The materialized view is refreshed using the REFRESH MATERIALIZED VIEW CONCURRENTLY command, which: - Does not block reads during refresh - Requires a unique index (automatically created during migration) - Updates data from the source query


Key Functions

1. Checking Staleness: check_table_idtax_staleness()

Check if table_idtax needs to be refreshed based on how long ago it was last updated.

Usage

library(CafriplotsR)

# Connect to database
con <- call.mydb()

# Check staleness (warns if > 90 days old)
staleness <- check_table_idtax_staleness(con)

# Check staleness with custom threshold
staleness <- check_table_idtax_staleness(con, warn_days = 30)

# Silent check (no messages)
staleness <- check_table_idtax_staleness(con, silent = TRUE)

Return Value

Returns a list with:

  • is_stale: Logical, TRUE if older than threshold
  • days_old: Numeric, age in days
  • last_updated: POSIXct timestamp of last refresh
  • message: Character, human-readable status message

Example Output

# Example 1: Fresh data
# $is_stale
# [1] FALSE
#
# $days_old
# [1] 15
#
# $last_updated
# [1] "2026-12-28 10:23:45 UTC"
#
# $message
# [1] "table_idtax was refreshed 15 days ago (2026-12-28 10:23:45)"
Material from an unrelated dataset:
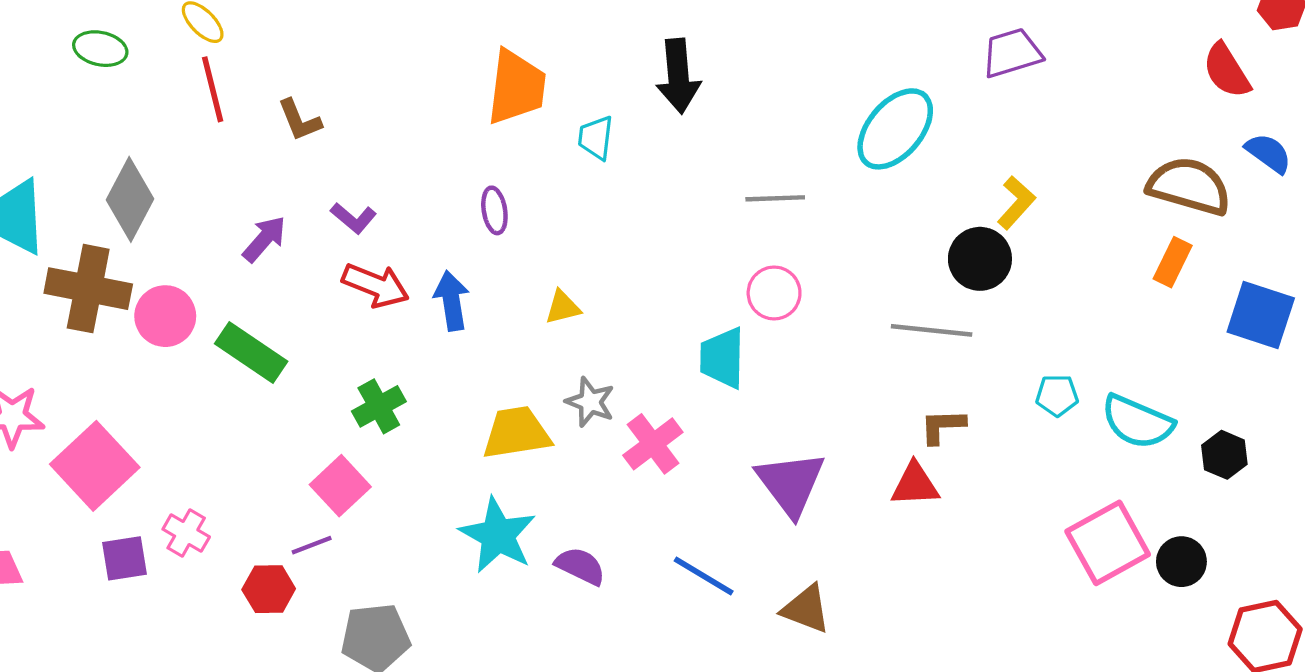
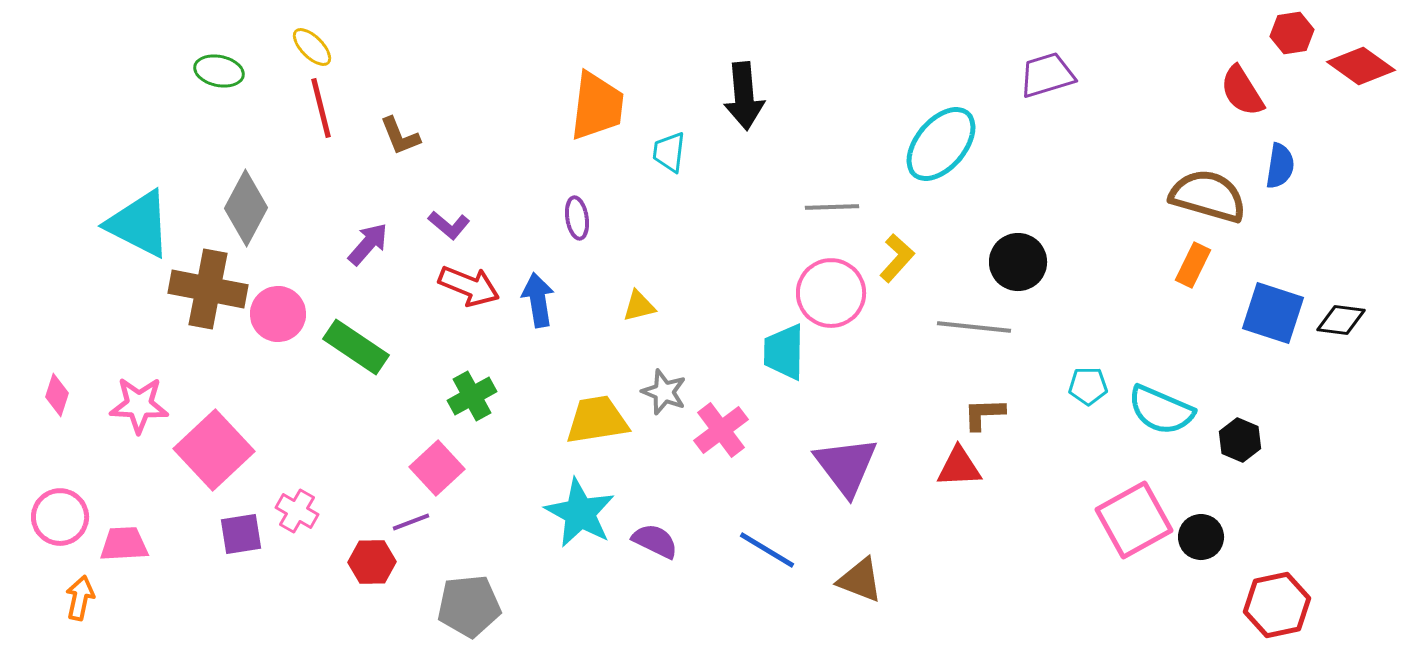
blue semicircle: (1268, 153) -> (1280, 166), turned 63
yellow L-shape: (1016, 203) -> (897, 258), moved
pink circle: (774, 293) -> (831, 293), size x1.4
# Example 2: Stale data (with warning)
# ✖ Warning: table_idtax is stale (120 days old). Consider refreshing.
# $is_stale
# [1] TRUE
#
# $days_old
# [1] 120

Practical Use

# Check before running taxonomic queries
staleness <- check_table_idtax_staleness(con, warn_days = 60)

if (staleness$is_stale) {
  message("Consider refreshing table_idtax before proceeding.")
  # Optionally refresh automatically
  # update_taxa_link_table(con)
}

Refresh table_idtax to synchronize with the latest data from table_taxa.

Usage

# Connect to both databases
con <- call.mydb()
con_taxa <- call.mydb.taxa()

# Refresh if stale (checks staleness first)
result <- update_taxa_link_table(con, con_taxa)

# Force refresh regardless of staleness
result <- update_taxa_link_table(con, con_taxa, force = TRUE)
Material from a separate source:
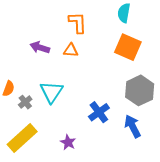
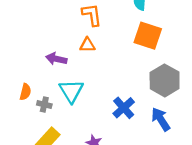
purple arrow: (40, 47) -> (56, 59), moved
gray cross: (25, 102) -> (44, 105), turned -32

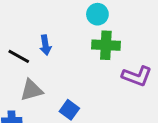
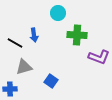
cyan circle: (97, 14) -> (58, 13), moved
# Custom staleness threshold (default 90 days)
result <- update_taxa_link_table(con, con_taxa, warn_days = 30)

Behavior

  1. Checks staleness first (unless force = TRUE)
    • If recently updated, skips refresh and returns success message
    • Threshold controlled by warn_days parameter
  2. Attempts materialized view refresh
    • Calls PostgreSQL function refresh_table_idtax()
    • Uses REFRESH MATERIALIZED VIEW CONCURRENTLY (non-blocking)
    • Updates metadata table with timestamp and record count
  3. Fallback to legacy method (if function not available)
    • Re-fetches data from table_taxa via R
    • Recreates the table (requires admin privileges)

Return Value

Returns a list with:

  • success: Logical, TRUE if refresh succeeded
  • method: Character, “materialized_view”, “legacy”, or “skipped”
  • message: Character, status message
  • record_count: Integer, number of records after refresh
  • duration: difftime, time taken for refresh

Example Output

# Example 1: Successful refresh
# ✔ Successfully refreshed table_idtax via materialized view
# ℹ 362,093 records refreshed in 2.3 seconds
#
# $success
# [1] TRUE
#
# $method
# [1] "materialized_view"
#
# $record_count
# [1] 362093
#
# $duration
# Time difference of 2.3 secs

# Example 2: Skipped (recently updated)
# ℹ table_idtax was refreshed 5 days ago. Skipping refresh.
# ℹ Use force = TRUE to refresh anyway.
#
# $success
# [1] TRUE
#
# $method
# [1] "skipped"

Permissions

To refresh the materialized view, you need one of:

  1. SECURITY DEFINER function privilege: The refresh_table_idtax() function is created with SECURITY DEFINER, allowing it to execute with the creator’s (admin’s) privileges
  2. data_manager_role: If granted by the admin (requires CREATEROLE privilege)
  3. Direct REFRESH privilege: On the materialized view

Most data managers should have access via the SECURITY DEFINER function.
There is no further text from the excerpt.